From Columbus State University
The state Board of Regents has approved for Columbus State University the addition of a Master of Science in Exercise Science, which CSU will begin offering in fall 2013.
CSU sought to add the degree based on feedback from current students, alumni and potential employers surveyed across the region. A recent publication by the American College of Sports Medicine cited an increased need for educated and experienced fitness professionals as the top trend in the fitness industry for 2012.
Five University System of Georgia universities — all more than 100 miles from Columbus — offer master degrees in exercise science or kinesiology. The distance from existing programs and a desire to better serve employers in the region, CSU contended those factors would produce a natural demand for the program, and result in a pool of qualified employees to draw from after students complete its program.
"There has been a great deal of interest from our students and alumni," said Clay Nicks, associate professor and coordinator of CSU's Exercise Science program. "They expressed a desire for a masters degree, and CSU is suited to serve the students of our region."
CSU said its proposed M.S. degree meets the industry standard for professionals operating in a range of occupations, particularly for those pursuing employment in clinical settings, corporate wellness and fitness, university settings and allied health occupations.

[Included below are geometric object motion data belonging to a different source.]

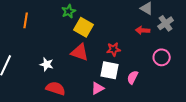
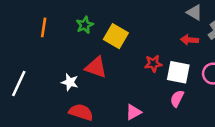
green star: (69, 11) -> (85, 25), moved
red triangle: (80, 52) -> (96, 67), moved
white square: (110, 70) -> (178, 72), moved

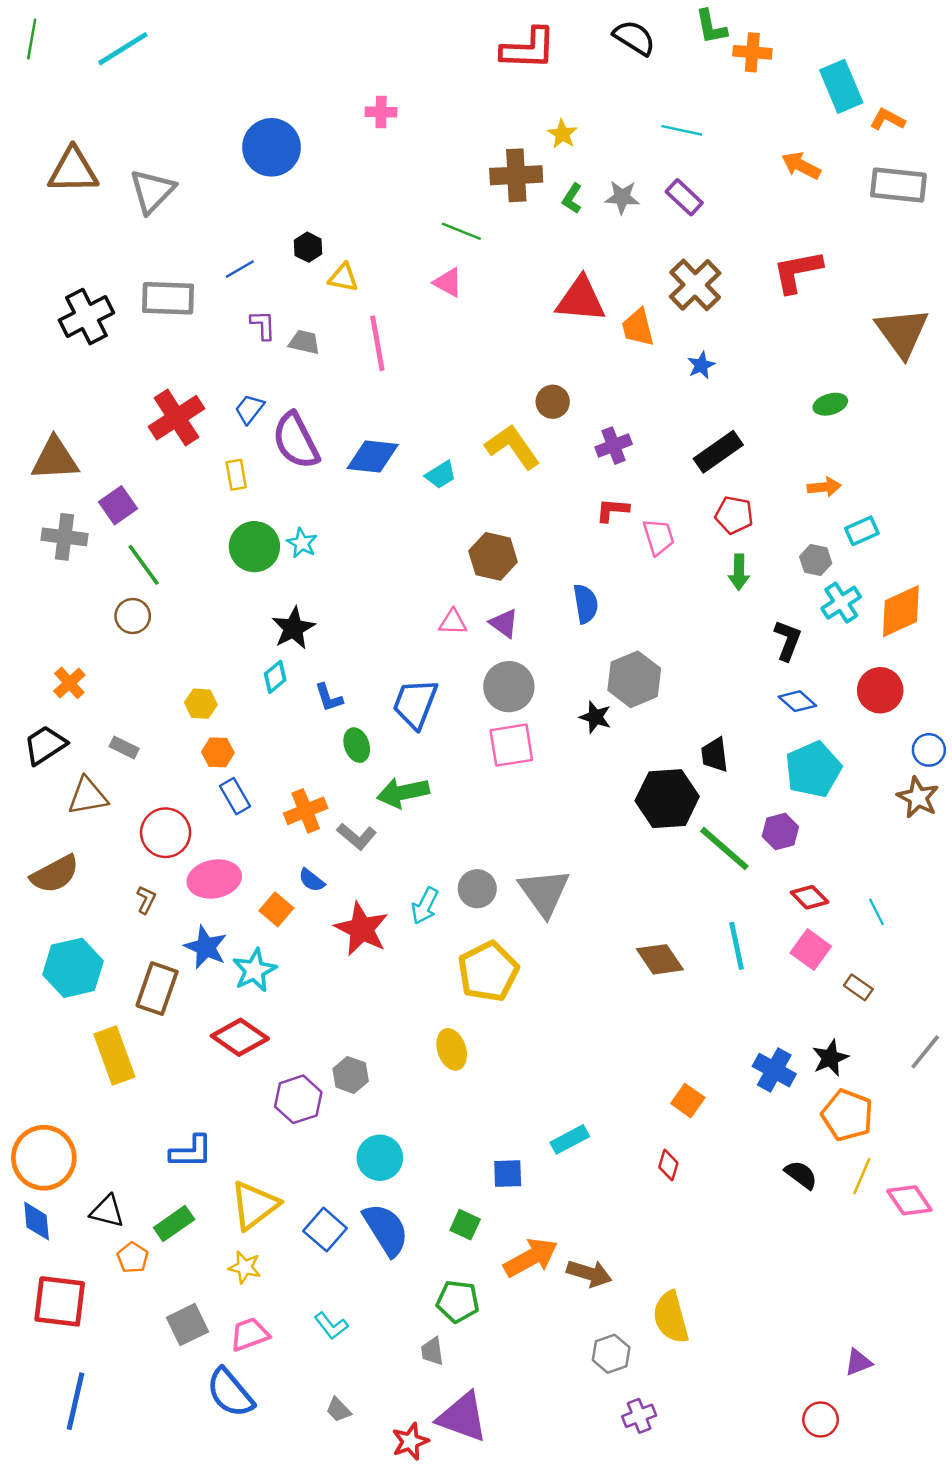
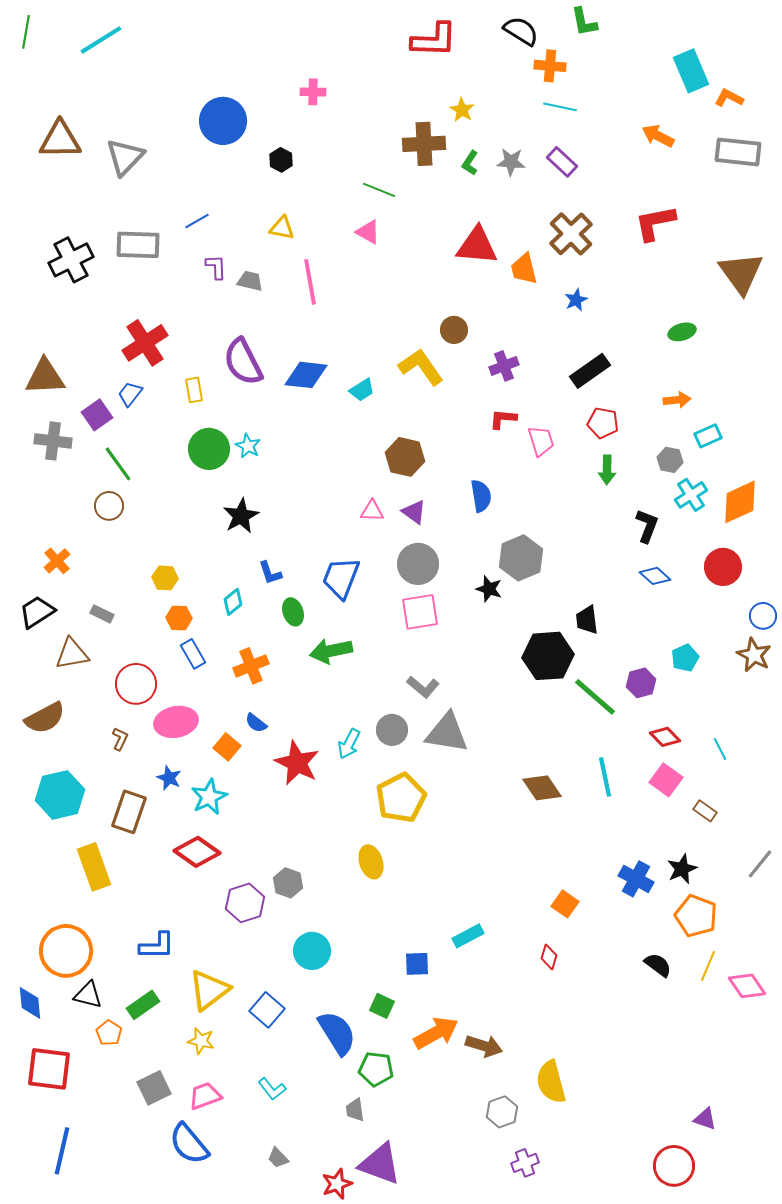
orange cross: (752, 52) -> (550, 66), moved
black hexagon: (308, 247) -> (281, 160), moved
blue trapezoid: (250, 409) -> (130, 394), moved
cyan diamond: (275, 677) -> (233, 602), moved
cyan pentagon: (813, 769) -> (685, 658), moved, size x0.6
gray L-shape: (357, 836) -> (423, 687), moved
gray triangle: (544, 892) -> (447, 733), turned -45
blue star: (206, 947) -> (169, 778), size x0.7
orange circle: (44, 1158) -> (66, 951), moved
blue semicircle: (386, 1230) -> (337, 1033), moved
purple triangle: (858, 1362) -> (705, 1119), turned 40
red circle: (821, 1419) -> (674, 1166), size x1.4

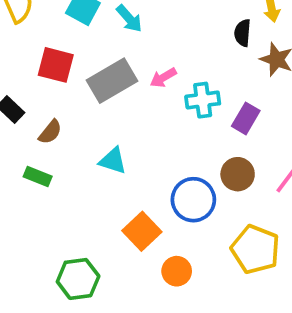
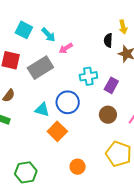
pink arrow: (163, 78) -> (66, 48), moved
blue circle: (193, 200) -> (68, 102), moved
orange square: (142, 231) -> (57, 131), moved

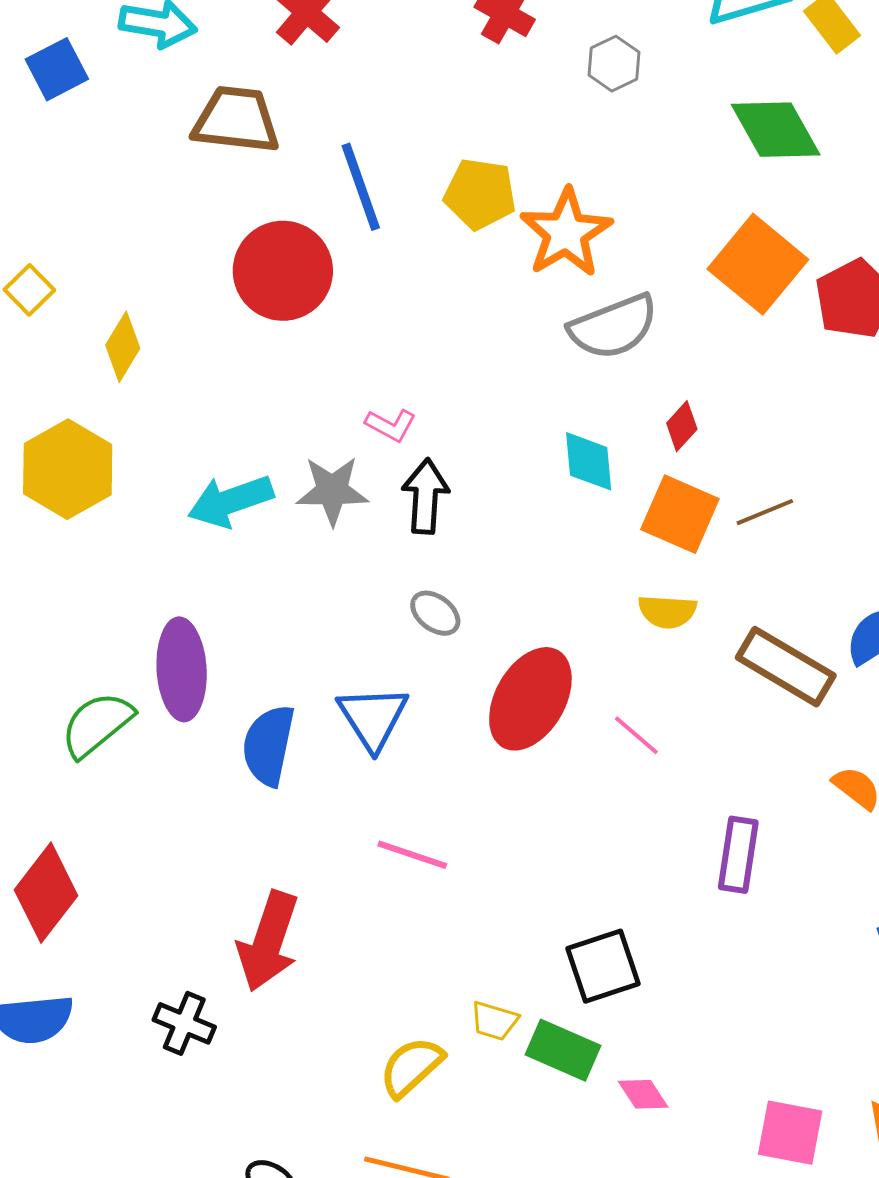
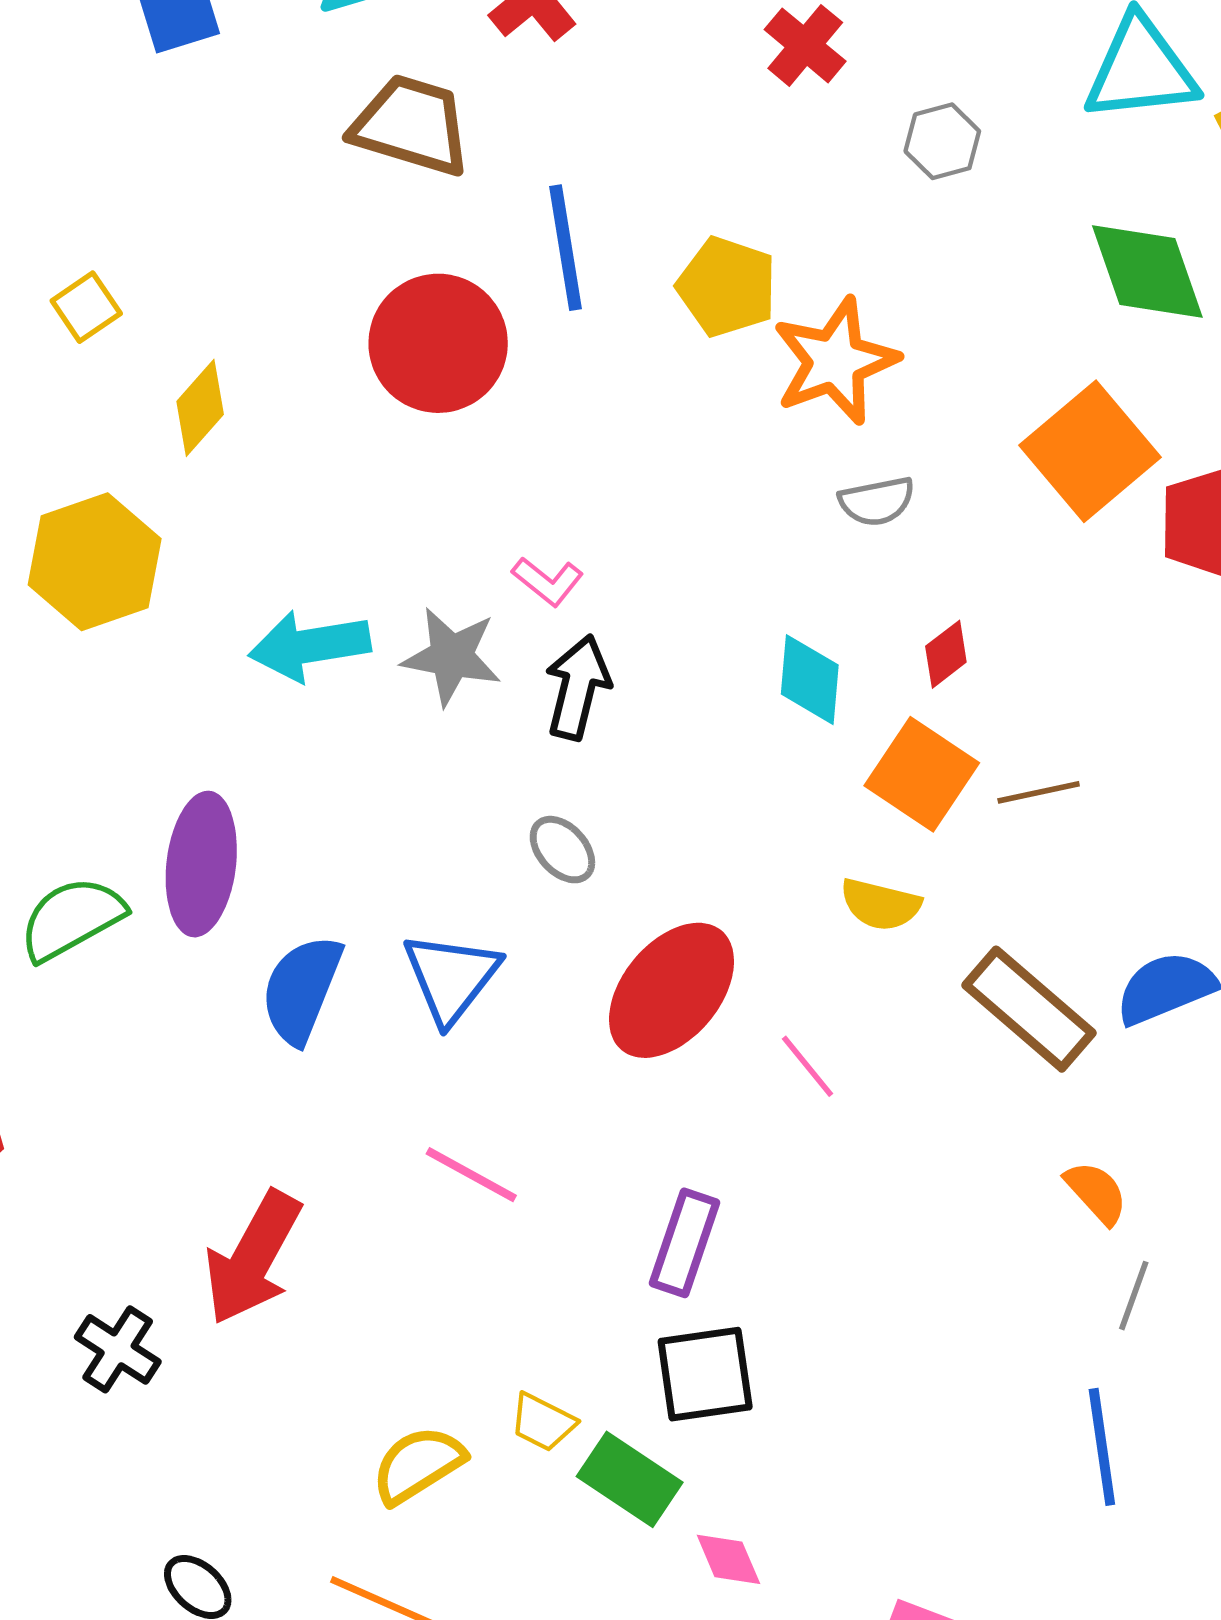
gray semicircle: (613, 327) -> (877, 501), size x0.6
purple rectangle: (738, 855) -> (685, 1243), moved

The 36-credit hour master degree includes an 18-hour core, with remaining courses selected by students to meet their professional goals and needs. The elective component provides flexibility for those interested in developing a professional focus in one of the varied occupations related to exercise science.
CSU will offer a research and thesis option for students who have the ability and desire to pursue a formal independent study in the field and to prepare for advanced graduate study. Similarly, students will be able to prepare themselves for various levels of certification, for employment in a health-fitness setting, coaching-sport setting and some medical-based fields.
"The industry standard right now is that you have a graduate-level degree (for those careers)," said Tara Underwood, chair of CSU's Department of Health, Physical Education and Exercise Science. "It is really significant that we are starting this program here."